Tierversuche und Neuroimaging-Daten von kritisch kranken Patienten lieferten Erkenntnisse über den physiologischen Zusammenbruch, der NDEs auslösen könnte.
Während eines Herzstillstands und anderer kritischer Ereignisse zeigte sich ein konsistentes Muster physiologischer Störungen:
Eine verringerte Gehirndurchblutung löst eine Hypoxie (Minderversorgung mit Sauerstoff) aus und erhöht den Kohlendioxidgehalt.
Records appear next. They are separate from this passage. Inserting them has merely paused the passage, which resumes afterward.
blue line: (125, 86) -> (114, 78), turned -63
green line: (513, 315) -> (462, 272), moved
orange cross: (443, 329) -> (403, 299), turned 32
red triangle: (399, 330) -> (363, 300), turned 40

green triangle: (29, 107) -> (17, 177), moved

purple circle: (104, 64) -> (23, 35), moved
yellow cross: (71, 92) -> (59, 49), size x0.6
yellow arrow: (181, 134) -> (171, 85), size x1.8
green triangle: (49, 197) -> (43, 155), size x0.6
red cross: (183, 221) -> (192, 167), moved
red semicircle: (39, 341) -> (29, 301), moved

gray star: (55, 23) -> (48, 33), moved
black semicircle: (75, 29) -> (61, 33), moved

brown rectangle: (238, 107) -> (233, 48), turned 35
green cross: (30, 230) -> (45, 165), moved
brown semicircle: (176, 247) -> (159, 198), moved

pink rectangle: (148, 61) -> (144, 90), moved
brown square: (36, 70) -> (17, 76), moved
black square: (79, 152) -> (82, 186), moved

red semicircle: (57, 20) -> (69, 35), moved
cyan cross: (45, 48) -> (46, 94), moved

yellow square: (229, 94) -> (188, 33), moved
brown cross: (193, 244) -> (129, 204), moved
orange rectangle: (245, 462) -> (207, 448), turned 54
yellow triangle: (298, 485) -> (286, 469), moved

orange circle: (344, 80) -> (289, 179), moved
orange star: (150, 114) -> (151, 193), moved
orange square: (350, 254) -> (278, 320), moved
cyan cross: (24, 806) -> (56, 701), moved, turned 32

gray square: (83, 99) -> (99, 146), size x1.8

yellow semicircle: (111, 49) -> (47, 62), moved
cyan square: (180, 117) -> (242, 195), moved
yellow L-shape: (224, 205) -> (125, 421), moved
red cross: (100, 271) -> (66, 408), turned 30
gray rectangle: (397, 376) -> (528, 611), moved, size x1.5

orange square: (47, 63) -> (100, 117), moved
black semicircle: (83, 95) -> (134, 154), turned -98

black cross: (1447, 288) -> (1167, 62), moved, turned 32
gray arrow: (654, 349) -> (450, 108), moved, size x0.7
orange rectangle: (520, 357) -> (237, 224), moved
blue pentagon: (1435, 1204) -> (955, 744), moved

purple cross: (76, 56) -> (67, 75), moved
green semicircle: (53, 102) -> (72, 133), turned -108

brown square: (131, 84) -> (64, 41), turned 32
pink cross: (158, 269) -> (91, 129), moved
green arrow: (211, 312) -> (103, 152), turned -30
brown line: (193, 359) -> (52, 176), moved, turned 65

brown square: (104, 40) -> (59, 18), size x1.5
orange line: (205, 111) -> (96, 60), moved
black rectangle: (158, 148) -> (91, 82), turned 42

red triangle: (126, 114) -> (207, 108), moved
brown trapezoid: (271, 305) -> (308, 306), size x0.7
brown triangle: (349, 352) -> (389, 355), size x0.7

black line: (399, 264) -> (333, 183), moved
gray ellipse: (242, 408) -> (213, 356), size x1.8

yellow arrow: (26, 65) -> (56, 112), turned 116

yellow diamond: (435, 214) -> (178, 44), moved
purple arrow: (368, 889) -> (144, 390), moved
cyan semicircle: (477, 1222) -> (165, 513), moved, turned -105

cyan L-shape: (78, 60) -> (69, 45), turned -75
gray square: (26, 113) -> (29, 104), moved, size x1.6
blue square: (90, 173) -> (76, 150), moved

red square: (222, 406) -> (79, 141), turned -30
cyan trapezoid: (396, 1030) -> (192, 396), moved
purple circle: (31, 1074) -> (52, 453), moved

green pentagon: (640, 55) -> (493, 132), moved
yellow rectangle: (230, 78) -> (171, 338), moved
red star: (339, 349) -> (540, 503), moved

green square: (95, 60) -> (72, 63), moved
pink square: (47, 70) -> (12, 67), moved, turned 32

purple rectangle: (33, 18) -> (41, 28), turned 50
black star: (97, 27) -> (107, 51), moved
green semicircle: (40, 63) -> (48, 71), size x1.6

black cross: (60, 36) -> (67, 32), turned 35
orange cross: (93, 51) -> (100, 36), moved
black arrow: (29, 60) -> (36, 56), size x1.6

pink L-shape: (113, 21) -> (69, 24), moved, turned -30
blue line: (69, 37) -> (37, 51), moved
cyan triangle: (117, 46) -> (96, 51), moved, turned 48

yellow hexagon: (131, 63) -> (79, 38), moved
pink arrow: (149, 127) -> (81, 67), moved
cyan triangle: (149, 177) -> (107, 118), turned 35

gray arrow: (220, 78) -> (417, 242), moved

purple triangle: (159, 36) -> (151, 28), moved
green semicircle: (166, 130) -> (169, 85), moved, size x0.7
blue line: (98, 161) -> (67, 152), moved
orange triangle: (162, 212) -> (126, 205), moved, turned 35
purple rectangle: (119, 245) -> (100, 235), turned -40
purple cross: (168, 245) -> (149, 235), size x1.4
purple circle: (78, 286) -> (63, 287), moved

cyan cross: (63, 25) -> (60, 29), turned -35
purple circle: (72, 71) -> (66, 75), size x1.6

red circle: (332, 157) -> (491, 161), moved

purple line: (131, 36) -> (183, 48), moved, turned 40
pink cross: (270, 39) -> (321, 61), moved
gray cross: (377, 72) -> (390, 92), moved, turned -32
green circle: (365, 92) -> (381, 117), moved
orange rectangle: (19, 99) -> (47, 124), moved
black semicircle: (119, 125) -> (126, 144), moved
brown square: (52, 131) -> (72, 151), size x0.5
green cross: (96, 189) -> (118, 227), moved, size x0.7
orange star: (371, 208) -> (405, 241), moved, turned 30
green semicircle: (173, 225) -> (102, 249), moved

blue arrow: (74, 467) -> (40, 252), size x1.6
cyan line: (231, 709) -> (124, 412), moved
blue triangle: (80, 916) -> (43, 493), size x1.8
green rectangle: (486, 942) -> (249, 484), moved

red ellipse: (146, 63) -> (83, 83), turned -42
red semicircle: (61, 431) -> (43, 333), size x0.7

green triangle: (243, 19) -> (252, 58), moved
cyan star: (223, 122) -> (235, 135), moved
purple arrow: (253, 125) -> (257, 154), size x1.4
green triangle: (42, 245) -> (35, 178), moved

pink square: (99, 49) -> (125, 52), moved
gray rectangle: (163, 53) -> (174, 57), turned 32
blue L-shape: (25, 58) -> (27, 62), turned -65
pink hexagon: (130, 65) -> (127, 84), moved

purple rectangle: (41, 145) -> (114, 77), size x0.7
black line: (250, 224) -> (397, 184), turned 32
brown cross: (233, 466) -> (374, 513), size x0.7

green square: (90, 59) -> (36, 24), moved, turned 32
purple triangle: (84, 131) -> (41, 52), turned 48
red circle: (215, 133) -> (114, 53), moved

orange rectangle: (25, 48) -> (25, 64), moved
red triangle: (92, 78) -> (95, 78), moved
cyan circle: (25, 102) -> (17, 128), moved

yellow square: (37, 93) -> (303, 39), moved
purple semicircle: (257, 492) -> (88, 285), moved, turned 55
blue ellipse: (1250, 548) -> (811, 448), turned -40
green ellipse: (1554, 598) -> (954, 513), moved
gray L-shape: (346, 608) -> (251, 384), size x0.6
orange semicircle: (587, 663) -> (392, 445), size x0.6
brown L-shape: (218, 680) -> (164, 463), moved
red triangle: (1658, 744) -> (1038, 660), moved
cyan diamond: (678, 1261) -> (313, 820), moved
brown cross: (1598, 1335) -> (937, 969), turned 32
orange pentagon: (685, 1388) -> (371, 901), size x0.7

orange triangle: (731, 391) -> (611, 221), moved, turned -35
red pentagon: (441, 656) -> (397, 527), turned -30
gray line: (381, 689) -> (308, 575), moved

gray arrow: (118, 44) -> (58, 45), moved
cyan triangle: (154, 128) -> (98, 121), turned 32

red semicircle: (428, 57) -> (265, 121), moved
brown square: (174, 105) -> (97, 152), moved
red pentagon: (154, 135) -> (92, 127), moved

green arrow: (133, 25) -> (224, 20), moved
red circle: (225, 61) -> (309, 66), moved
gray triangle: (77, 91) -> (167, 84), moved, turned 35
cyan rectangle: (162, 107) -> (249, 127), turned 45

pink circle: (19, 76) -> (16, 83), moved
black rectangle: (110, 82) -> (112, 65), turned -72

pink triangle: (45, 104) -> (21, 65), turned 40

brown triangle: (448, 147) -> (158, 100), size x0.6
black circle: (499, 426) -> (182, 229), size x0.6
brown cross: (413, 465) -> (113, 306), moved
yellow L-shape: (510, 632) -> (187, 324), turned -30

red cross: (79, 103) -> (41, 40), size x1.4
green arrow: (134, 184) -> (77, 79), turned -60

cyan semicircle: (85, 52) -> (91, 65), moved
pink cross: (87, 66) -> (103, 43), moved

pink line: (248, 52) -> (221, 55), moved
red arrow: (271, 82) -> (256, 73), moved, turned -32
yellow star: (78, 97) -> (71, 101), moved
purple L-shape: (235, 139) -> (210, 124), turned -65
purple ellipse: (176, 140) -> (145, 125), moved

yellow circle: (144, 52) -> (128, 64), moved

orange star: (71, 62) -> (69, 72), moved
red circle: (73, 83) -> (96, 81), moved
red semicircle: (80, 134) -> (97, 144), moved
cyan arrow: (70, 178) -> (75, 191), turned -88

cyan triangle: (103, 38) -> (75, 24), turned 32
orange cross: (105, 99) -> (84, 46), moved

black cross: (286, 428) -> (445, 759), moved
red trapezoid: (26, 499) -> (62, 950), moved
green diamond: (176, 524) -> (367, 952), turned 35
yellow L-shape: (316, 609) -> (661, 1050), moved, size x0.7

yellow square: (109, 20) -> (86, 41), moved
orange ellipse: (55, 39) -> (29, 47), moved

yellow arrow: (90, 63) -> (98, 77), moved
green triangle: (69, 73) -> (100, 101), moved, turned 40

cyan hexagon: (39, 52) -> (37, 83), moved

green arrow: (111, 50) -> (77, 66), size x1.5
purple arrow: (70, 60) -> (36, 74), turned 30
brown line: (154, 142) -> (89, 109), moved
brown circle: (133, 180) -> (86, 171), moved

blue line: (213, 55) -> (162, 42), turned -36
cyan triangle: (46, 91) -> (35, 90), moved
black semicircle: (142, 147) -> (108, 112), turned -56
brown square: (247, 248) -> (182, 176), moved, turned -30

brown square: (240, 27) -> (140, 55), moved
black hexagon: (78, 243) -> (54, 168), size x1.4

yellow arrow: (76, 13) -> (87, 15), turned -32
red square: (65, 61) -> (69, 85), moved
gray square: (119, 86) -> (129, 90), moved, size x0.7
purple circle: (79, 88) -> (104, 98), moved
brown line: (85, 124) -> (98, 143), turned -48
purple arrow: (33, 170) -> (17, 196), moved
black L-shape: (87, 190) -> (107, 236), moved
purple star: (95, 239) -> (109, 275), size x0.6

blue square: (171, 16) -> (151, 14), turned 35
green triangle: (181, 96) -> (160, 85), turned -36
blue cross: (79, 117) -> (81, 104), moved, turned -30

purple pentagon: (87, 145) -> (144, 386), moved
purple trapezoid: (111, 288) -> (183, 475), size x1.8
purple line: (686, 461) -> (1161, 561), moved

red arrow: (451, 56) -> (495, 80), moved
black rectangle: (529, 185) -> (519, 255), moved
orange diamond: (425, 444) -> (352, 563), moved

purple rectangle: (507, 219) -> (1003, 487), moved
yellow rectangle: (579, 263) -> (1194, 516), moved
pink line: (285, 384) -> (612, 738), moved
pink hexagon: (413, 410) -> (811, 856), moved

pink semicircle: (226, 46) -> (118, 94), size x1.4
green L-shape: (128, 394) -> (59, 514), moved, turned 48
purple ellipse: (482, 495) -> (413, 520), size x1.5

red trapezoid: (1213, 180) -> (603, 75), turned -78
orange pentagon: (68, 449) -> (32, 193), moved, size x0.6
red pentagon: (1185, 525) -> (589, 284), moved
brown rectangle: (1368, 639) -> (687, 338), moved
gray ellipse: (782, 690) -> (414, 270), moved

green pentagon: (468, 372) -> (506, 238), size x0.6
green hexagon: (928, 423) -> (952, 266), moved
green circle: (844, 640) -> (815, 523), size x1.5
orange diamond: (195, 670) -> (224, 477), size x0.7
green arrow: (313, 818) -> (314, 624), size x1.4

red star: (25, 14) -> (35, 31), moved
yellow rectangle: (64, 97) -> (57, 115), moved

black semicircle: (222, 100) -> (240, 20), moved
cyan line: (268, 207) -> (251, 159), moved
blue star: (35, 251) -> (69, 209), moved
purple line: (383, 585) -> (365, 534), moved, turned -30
Eine Kaskade von Faktoren führt dann zu einer Übersäuerung des Gehirns (zerebrale Azidose), einer Erschöpfung von Adenosintriphosphat (ATP, einem chemischen Molekül, das in allen Zellen als Energiespeicher und primäre Energiequelle dient) und einer plötzlichen Freisetzung von Neurotransmittern über mehrere Gehirnsysteme hinweg, darunter Serotonin, Dopamin, Glutamat, Noradrenalin, der Neurotransmitter GABA (Gamma-Aminobuttersäure), Acetylcholin und Endorphine.
Wichtige mechanistische Details umfassen erhöhte Serotoninspiegel und die Aktivierung von 5-HT2A-Rezeptoren, die möglicherweise zu visuellen Halluzinationen und einem Gefühl verstärkter Realität beitragen. Die Freisetzung von Dopamin könne die emotionale Bedeutsamkeit der Erlebnisse beeinflussen, so die Studie: „Noradrenalin und Acetylcholin scheinen mit der Gedächtniskodierung verknüpft zu sein. GABA und Endorphine werden mit beruhigenden Empfindungen in Verbindung gebracht.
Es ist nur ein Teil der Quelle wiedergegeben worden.